A very similar story, but with two very different endings, which entail very different moral lessons.
One is a cautionary tale that implies that in the face of a scary moment, we are incapable of controlling our anxiety.
The other is more reassuring: sometimes we face scary moments, but by examining the evidence we can calm down and life can return to normal.
Presumably Mr Haldane had the first of these endings – the Victorian one – in his mind when he warned that “now is not the time for the economics of Chicken Licken.”
That, after all, was the tenor of his speech, that the news really isn’t all that bad and we need to stop catastrophising before we do ourselves some serious harm: “Collective anxiety is as contagious, and could be as damaging to our well-being, as this terrible disease.”
He has half a point.
The economic news is not quite as bad as many had feared.
The economy did indeed slump dramatically in the second quarter but it is beginning to regain some of the lost ground.
Unemployment has not risen as high as some feared, although it is probably too early to draw any firm conclusions.
But here’s the thing: save for some measures of consumer confidence (which are still low compared with before the disease hit) it is not altogether obvious that people are actually catastrophising.
If we are following the path of Chicken Licken, it seems that so far at least people are following the Buddhist version, where they constantly assess whether their fears are really justified by reality.
Indeed, if there is one bright, shining light in the economic firmament, it has been the behaviour of consumers in their spending.
Retail sales collapsed in the face of the lockdown, but have since bounced back in precisely the kind of V-shape many economists had hoped for.
The path of retail sales isn’t representative of the entire economy, but it is a pretty good gauge of consumer sentiment, and far from being stuck in the doldrums, it has recovered almost completely.
Where there are areas of the economy that remain stuck, they remain stuck for reasons that go far beyond anxiety.
The hospitality sector is unable to function as normal due to lockdowns and restrictions.
Events businesses are unable to operate.
Transport firms face a collapse in demand as people work from home.
These are not the fruits of sentiment but of a genuine (but hopefully temporary) shift in the structure of the economy.
It is real, not imaginary.
Perhaps the real subtext of Mr Haldane’s speech was that the real Chicken Lickens are the media.
He pointed in his speech towards reports following the second quarter gross domestic product figures, which were largely focused on the record quarterly fall rather than the fact that growth did bounce back in the final month of that quarter.
Now, given this article is written by a journalist, please feel free to discount what I’m about to point out.
But let’s try to imagine a moment in recent economic history where the vast majority of economic journalists warned that we were heading for an economic downturn and the vast majority of the public simply ignored them.
Seems unlikely, doesn’t it?
On the basis of Mr Haldane’s argument, precisely the opposite should happen.
Yet this is exactly what happened during and after the EU referendum of 2016.
The ranks of the establishment predicted a recession if Britain voted leave; in the event British consumers ignored that and carried on spending regardless.
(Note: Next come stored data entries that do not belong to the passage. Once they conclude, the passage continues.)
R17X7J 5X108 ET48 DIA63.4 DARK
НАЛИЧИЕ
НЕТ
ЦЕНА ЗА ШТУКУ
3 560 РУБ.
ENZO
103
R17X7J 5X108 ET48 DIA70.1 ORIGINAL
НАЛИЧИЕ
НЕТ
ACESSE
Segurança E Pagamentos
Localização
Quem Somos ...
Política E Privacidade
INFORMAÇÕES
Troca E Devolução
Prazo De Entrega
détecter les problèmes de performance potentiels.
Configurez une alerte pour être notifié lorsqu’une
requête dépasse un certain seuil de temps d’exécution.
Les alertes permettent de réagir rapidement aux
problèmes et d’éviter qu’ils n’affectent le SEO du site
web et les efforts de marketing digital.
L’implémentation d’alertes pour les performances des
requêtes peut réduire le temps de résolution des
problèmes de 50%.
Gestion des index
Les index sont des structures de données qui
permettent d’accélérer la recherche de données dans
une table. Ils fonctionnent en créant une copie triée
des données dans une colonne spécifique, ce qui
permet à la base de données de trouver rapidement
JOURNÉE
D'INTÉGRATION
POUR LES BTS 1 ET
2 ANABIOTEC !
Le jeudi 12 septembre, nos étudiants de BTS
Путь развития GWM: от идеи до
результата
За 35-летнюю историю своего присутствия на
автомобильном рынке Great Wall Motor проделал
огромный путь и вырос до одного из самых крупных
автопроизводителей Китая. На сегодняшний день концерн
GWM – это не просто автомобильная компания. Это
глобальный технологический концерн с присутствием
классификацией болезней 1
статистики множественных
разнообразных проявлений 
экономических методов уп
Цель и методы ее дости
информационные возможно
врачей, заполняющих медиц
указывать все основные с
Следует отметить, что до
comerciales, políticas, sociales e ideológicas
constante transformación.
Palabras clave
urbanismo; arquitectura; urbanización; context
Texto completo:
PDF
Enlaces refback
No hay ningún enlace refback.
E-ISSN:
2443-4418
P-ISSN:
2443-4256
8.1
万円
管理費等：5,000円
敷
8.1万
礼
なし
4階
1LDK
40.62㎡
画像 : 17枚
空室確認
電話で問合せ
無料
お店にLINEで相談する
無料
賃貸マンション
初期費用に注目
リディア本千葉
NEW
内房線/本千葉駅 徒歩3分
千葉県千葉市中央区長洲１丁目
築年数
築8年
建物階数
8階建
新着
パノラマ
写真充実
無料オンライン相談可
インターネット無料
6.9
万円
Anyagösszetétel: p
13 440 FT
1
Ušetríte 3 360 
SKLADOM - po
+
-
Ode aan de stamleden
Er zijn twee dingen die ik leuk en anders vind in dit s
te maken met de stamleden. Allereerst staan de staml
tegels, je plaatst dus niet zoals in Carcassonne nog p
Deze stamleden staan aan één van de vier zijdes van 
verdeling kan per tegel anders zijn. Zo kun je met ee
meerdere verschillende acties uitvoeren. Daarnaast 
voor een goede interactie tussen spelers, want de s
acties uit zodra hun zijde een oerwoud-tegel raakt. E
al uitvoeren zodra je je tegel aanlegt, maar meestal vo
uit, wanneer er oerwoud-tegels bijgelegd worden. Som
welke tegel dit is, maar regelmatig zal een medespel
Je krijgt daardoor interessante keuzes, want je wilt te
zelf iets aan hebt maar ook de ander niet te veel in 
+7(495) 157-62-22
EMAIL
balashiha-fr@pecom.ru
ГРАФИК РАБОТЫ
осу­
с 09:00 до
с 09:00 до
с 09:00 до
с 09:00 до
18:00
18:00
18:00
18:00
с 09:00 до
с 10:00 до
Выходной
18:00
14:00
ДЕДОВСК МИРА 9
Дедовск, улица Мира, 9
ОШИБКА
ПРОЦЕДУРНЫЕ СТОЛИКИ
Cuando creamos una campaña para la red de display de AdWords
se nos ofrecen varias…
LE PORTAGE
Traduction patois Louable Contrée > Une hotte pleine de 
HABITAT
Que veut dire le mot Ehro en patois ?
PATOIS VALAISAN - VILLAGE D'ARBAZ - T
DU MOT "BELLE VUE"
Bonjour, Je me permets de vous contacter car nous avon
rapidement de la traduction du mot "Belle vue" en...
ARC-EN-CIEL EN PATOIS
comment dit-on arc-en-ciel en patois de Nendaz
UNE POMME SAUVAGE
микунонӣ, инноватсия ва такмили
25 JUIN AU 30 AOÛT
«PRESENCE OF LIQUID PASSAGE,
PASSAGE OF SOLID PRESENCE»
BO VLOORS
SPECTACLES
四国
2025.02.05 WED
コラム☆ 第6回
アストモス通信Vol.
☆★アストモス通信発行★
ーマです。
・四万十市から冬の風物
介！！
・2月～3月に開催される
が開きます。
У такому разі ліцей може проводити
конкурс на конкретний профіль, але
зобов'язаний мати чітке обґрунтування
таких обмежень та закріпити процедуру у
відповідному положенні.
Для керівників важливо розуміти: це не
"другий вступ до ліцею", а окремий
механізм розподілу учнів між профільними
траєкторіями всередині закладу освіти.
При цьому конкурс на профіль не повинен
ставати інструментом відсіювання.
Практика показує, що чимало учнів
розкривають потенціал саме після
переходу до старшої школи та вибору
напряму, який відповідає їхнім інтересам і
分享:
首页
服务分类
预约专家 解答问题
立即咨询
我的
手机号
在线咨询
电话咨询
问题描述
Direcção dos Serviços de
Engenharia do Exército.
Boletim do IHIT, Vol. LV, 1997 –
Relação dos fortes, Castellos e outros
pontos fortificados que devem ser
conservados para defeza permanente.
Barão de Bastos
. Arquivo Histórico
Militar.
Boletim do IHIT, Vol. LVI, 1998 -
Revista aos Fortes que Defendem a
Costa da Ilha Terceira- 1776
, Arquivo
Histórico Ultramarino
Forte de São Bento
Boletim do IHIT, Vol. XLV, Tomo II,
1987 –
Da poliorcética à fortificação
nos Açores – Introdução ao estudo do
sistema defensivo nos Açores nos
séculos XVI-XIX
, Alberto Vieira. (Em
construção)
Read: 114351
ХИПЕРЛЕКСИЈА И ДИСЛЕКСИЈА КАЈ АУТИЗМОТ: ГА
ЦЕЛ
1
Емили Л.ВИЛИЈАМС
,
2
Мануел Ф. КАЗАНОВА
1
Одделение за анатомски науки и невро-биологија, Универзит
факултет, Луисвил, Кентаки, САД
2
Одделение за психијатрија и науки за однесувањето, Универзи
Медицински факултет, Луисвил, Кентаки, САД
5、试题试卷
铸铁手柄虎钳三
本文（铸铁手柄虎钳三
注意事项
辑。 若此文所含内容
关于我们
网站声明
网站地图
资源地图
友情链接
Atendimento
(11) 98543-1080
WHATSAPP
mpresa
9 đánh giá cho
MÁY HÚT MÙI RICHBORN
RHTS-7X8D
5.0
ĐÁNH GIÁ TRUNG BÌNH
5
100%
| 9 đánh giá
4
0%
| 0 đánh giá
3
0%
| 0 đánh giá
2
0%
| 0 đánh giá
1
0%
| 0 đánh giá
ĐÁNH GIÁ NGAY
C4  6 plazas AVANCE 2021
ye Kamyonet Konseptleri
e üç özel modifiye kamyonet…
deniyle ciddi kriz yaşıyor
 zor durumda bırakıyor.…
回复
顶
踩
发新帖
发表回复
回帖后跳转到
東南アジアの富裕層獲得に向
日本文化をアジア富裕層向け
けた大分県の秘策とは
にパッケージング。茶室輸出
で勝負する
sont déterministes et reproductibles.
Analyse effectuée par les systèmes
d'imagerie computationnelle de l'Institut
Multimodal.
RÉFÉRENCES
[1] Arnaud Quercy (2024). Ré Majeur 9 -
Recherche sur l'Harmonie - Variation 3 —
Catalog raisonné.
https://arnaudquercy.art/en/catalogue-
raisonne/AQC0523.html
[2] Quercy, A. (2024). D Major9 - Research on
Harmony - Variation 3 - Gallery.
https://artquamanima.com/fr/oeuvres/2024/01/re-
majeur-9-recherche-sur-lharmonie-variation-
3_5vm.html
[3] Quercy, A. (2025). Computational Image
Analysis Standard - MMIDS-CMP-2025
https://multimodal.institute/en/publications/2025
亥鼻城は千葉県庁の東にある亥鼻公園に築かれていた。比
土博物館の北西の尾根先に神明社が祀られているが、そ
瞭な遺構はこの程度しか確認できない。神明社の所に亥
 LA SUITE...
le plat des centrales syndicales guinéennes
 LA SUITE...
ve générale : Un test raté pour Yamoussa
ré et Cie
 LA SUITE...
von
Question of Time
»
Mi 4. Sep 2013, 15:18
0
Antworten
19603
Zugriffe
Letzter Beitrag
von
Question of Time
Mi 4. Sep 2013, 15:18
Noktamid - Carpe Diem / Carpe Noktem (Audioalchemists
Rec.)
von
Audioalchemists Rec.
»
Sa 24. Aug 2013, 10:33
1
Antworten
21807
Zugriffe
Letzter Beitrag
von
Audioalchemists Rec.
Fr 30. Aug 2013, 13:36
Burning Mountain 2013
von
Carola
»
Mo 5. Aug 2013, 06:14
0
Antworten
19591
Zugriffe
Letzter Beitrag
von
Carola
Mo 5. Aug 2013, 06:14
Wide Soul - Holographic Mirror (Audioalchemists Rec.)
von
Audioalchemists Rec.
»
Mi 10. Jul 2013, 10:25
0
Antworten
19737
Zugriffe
There was no recession, in large part because people simply ignored all those scary warnings.
Indeed, the evidence suggests that all too often people discount what they are reading and seeing in the media and carry on living their lives.
The British public behave far more like the sensible lion in the Buddhist version of this fairytale, preferring to make their own judgments about the state of the economy rather than getting wound up in a kind of mass hysteria.